**Data for processing:**
+ + + + + + +

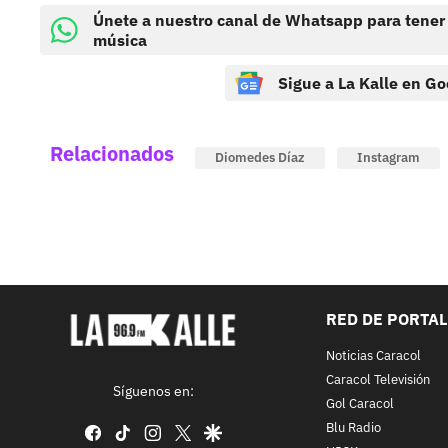
Únete a nuestro canal de Whatsapp para tener
música
Sigue a La Kalle en Go
Relacionados
Diomedes Díaz
Instagram
RED DE PORTA
Noticias Caracol
Caracol Televisión
Síguenos en:
Gol Caracol
Blu Radio
facebook
tiktok
instagram
twitter
google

+ + + + + + +

**Work instruction:** How many of the lines above include the string "Caracol"? Reply with the number by itself.

**Solution for this task:** 3